>>>

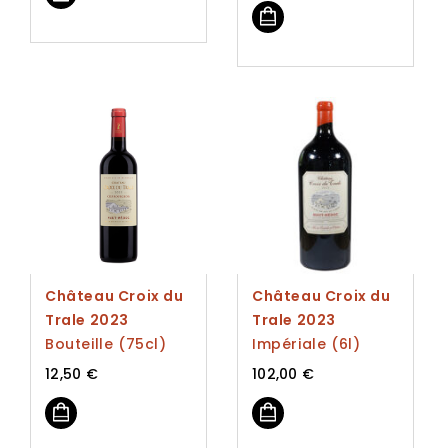
Château Croix du
Château Croix du
Trale 2023
Trale 2023
Bouteille (75cl)
Impériale (6l)
12,50
€
102,00
€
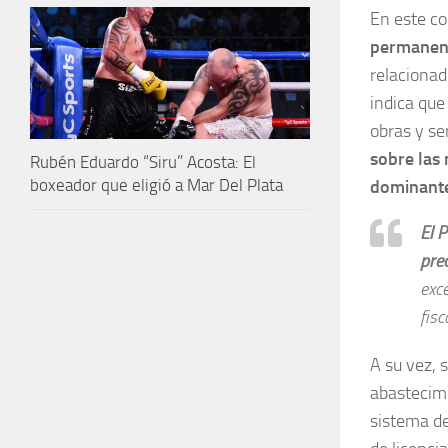
En este c
permanent
relacionad
indica que
obras y se
sobre las
Rubén Eduardo “Siru” Acosta: El
boxeador que eligió a Mar Del Plata
dominant
El 
prec
exc
fisc
A su vez, 
abastecimi
sistema d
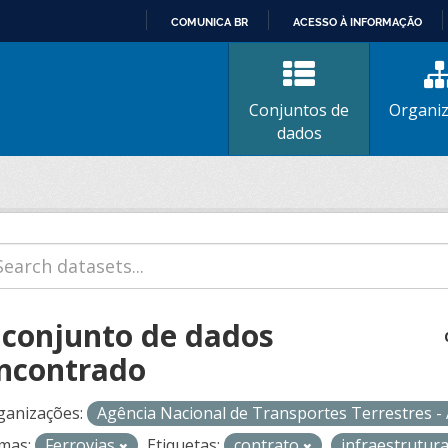
COMUNICA BR
ACESSO À INFORMAÇÃO
IR
PARA
O
Conjuntos de
Organi
CONTEÚDO
dados
 conjunto de dados
ncontrado
ganizações:
Agência Nacional de Transportes Terrestres 
mas:
Ferrovias
Etiquetas:
contrato
infraestrutura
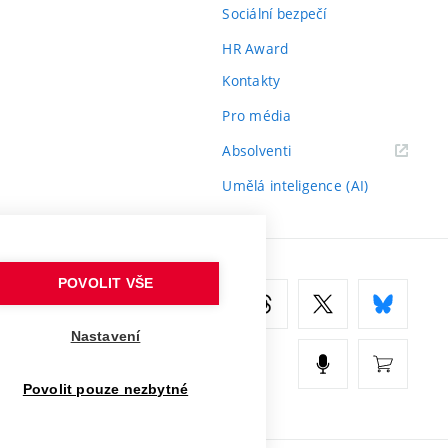
Sociální bezpečí
HR Award
Kontakty
Pro média
(externí
Absolventi
odkaz)
Umělá inteligence (AI)
POVOLIT VŠE
Nastavení
Povolit pouze nezbytné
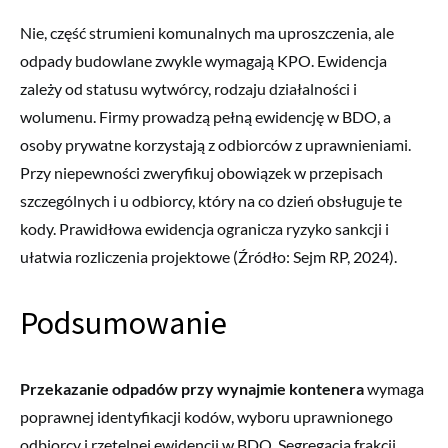
Nie, część strumieni komunalnych ma uproszczenia, ale
odpady budowlane zwykle wymagają KPO. Ewidencja
zależy od statusu wytwórcy, rodzaju działalności i
wolumenu. Firmy prowadzą pełną ewidencję w BDO, a
osoby prywatne korzystają z odbiorców z uprawnieniami.
Przy niepewności zweryfikuj obowiązek w przepisach
szczególnych i u odbiorcy, który na co dzień obsługuje te
kody. Prawidłowa ewidencja ogranicza ryzyko sankcji i
ułatwia rozliczenia projektowe (Źródło: Sejm RP, 2024).
Podsumowanie
Przekazanie odpadów przy wynajmie kontenera
wymaga
poprawnej identyfikacji kodów, wyboru uprawnionego
odbiorcy i rzetelnej ewidencji w BDO. Segregacja frakcji,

<<<

● **Task prompt**
All that is needed is a number: the count of lines in the listing that hold "odbiorcy".

● **Answer to the exercise**
2